United States Senator and former candidate in the 2016 presidential election, Bernie Sanders, has lashed out at the Walt Disney Company for refusing to “pay a living wage” to its theme park employees in Southern California.

“Disney is so nervous that the living wage ballot initiative in Anaheim (California) is going to pass,” he charged, “it would rather end some of the corporate welfare it receives from local taxpayers than pay all 30,000 of its workers decent wages.”

As Disneyland decided to rescind hundreds of millions of dollars in subsidies and tax breaks for its amusement park, the lawmaker accused the company of acting out of fear that voters in Anaheim, Disney's host city, will pass a living wage ordinance come November.
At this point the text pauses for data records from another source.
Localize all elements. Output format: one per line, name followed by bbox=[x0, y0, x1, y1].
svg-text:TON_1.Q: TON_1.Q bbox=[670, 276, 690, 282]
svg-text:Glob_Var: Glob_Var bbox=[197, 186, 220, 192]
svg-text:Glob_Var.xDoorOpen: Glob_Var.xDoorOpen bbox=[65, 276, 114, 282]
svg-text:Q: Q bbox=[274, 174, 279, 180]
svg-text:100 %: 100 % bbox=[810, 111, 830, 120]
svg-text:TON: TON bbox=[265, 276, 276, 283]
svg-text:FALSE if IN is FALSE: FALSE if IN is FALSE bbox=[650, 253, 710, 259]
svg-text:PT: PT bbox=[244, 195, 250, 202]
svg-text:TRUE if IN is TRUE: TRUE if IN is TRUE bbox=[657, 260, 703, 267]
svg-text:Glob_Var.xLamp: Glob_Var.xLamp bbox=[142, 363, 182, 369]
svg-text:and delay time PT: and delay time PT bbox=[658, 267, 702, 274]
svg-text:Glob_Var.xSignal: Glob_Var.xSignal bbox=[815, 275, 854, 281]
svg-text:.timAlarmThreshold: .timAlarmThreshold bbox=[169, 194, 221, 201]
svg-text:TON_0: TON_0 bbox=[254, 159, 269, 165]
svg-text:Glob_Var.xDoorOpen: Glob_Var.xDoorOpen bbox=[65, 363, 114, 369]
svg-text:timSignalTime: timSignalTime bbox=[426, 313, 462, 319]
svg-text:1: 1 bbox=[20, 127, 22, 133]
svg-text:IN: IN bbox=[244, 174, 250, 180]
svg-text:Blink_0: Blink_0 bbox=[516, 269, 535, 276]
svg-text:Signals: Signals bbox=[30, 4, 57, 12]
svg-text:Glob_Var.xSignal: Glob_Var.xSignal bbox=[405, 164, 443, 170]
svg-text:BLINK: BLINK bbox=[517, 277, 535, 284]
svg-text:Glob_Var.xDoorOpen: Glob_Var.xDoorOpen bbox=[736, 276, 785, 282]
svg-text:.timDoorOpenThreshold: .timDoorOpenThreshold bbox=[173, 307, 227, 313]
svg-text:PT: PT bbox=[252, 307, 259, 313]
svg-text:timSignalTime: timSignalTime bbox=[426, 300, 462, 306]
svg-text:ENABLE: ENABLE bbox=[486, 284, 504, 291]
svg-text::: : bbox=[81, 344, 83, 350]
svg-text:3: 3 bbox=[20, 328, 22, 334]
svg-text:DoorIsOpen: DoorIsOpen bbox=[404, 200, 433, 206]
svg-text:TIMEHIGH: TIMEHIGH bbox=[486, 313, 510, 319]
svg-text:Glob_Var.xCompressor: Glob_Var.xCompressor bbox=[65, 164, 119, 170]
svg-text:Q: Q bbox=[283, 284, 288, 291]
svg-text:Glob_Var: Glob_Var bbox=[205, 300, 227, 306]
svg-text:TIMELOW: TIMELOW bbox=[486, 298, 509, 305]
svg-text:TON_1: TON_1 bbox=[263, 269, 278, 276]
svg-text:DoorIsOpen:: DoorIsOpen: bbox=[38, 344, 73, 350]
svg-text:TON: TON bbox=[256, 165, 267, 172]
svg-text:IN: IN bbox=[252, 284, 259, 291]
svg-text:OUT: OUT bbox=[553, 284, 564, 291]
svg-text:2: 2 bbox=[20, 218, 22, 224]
The ordinance, applicable to any large company receiving municipal tax breaks, would require Disneyland and the neighboring Disney California Adventure to pay all 30,000 employees at least $15 an hour, rising to $18 an hour by 2022 and keeping pace with inflation after that, according to The Guardian.

It's time for Disney “get off of welfare and pay all of its workers a living wage,” Sanders stated.

Just last month, faced with growing pressure by unions, local politicians, and public opinion, Disney agreed to pay about a third of its workers a $15-per-hour wage.

The company also promised to pay minimum-wage non-union workers, estimated to number in the low thousands, $15.75 an hour starting next year.

Despite the fact that thousands of Disney employees subsist off food stamps and live out of their cars, the company has staunchly opposed the living wage bill.

Sanders pointed out that the company raked in USD$9 billion in profits last year, during a rally at Disneyland in June. He also reminded that the company's chief executive, Robert Iger, has been offered a compensation package valued at USD$423 million over the next four years.